--- LISTED ENTRIES Enclosed Below ---
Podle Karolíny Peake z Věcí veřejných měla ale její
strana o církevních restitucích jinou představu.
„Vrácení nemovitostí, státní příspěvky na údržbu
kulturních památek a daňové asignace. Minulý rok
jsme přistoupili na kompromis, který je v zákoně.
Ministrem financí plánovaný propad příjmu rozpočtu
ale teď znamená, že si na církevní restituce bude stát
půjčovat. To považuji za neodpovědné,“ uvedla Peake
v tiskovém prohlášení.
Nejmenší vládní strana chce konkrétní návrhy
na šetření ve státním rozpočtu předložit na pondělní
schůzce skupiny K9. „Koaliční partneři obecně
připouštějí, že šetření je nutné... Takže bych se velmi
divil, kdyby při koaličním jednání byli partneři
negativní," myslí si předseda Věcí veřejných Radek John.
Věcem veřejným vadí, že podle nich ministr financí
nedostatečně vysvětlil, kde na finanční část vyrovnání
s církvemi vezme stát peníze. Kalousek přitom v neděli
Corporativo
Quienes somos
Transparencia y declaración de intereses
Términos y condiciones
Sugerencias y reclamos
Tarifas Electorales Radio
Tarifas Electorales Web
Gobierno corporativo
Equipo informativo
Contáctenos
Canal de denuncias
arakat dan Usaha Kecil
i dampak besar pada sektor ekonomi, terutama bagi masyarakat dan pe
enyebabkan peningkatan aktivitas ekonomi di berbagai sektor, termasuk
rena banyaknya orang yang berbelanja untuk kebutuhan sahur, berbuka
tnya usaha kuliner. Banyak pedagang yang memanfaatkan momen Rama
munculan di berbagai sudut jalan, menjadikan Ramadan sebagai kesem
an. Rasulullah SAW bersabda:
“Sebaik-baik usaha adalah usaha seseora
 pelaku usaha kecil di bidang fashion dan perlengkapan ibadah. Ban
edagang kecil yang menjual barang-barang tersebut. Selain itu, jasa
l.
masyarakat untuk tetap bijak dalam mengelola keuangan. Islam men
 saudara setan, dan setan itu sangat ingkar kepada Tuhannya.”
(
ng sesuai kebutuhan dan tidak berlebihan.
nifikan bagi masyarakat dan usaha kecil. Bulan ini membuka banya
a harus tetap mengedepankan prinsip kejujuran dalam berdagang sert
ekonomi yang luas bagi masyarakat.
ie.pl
--- End of Enclosed LISTED ENTRIES ---
TASK INSTRUCTIONS:
Please return each line of the listing above that contains "kebutuhan".

SOLUTION TO THIS EXERCISE:
rena banyaknya orang yang berbelanja untuk kebutuhan sahur, berbuka
ng sesuai kebutuhan dan tidak berlebihan.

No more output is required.